Everyone likes to join in with braying mobs on social media—to err is human. But to put it mildly, I believe that Austin Franco belongs to a far worse mob than Gabe Einhorn and Joe Lonsdale do. That’s part of the calculation I have to make before agreeing to represent almost any client.
I had an interesting morning on X today after quote-retweeting a post by Franco, who asked whether he has a civil claim of any kind and requested a referral to a lawyer:

This tweet elicited a torrent of antisemitic responses (yawn). The salient point of contention, from my detractors’ perspective, was whether it is accurate to say that Franco doxxed himself.
Some pointed to the edit history on Einhorn’s original tweet, and argued that Einhorn doxxed Franco by posting his surname. But Einhorn removed that information just one minute later, and at the time, he only had 3K followers.
Others argued that Lonsdale identified Franco before Franco responded under his own name. That is certainly true, but it doesn’t mean Franco didn’t dox himself. Joe Lonsdale essentially said, this looks like the guy; Franco then logged in and confirmed that he is the guy, and volunteered a bunch of additional antisemitic commentary. If that’s not self-doxxing, I don’t know what is.
But there’s a bigger problem with this entire argument, which is that doxxing, by and large, is not a legal term of art. In most states it has no statutory or common law definition whatsoever. To the extent that a handful of states do define it, the definitions tend to differ considerably. Indeed, this morning, I was only aware that Washington state has an anti-doxxing statute. As I later found out, California and Illinois have enacted more recent ones. I believe Mississippi has one as well.
In Washington, the statutory language (RCW 4.24.792) is exceedingly broad, and the legislature then further muddied the water by adding in a bunch of statutory defenses for journalists and reports to government agencies. California’s statute (CA Civ Code § 1708.89) is much cleaner and requires that the doxxing information be disseminated with intent to elicit stalking or criminal harassment. I think that makes more sense than Washington’s approach.
Washington defines doxxing as the publication of “personally identifying information,” while intending that the information be used to harm the subject, or while recklessly disregarding the likelihood that it will be. “Personally identifying information” is defined pretty much as anything that can be used to identify a person. Under longstanding First Amendment jurisprudence, that is probably overly broad and unduly vague.

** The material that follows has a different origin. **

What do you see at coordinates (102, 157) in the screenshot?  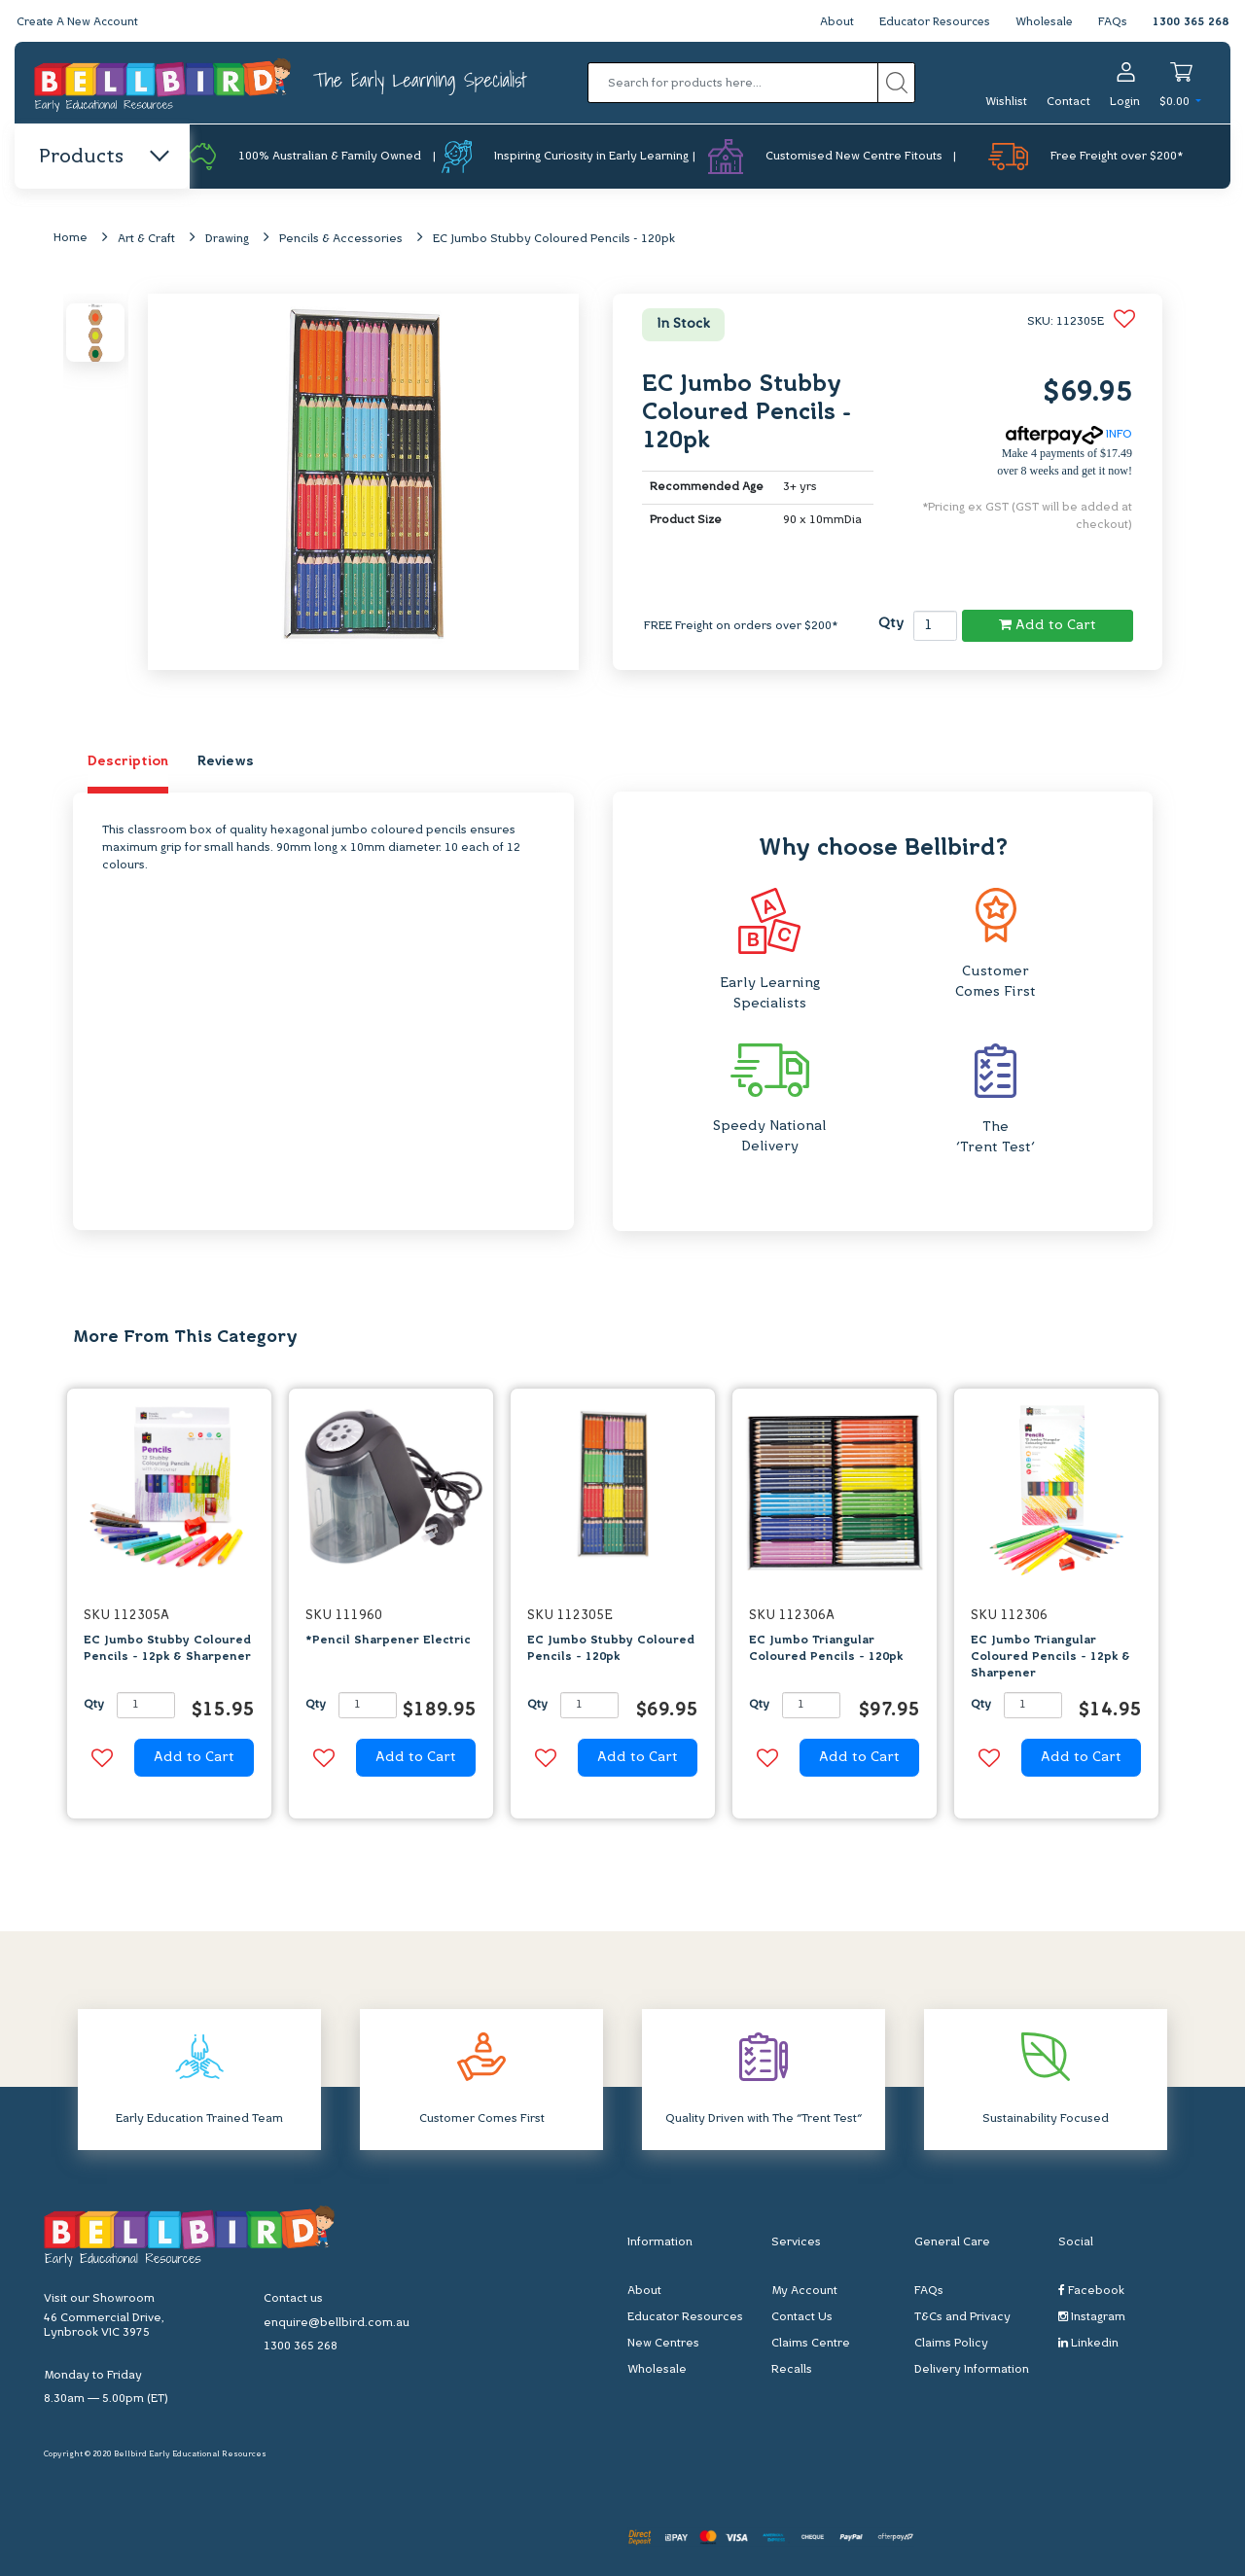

The Washington statute also disallows, as a defense, the fact that the information published may have previously been published by the putative victim of the doxxing. This seems to raise constitutional issues galore by implicating the intent, and thereby the ideological content, of these publications. It may even run afoul of Washington’s own anti-SLAPP statute (RCW 4.105). I mean, if I publish a public profile on LinkedIn, and someone on X says “here’s his LinkedIn”—is that cognizable as a tort claim in spite of the First Amendment? I’m seeing red flags there.
It seems inevitable that Austin Franco will sue someone over this. I have my doubts about whether his claims will be any good, and I hope that VryfID and Lonsdale make any such litigation absolutely miserable for Franco and any attorney who chooses to take up his cause.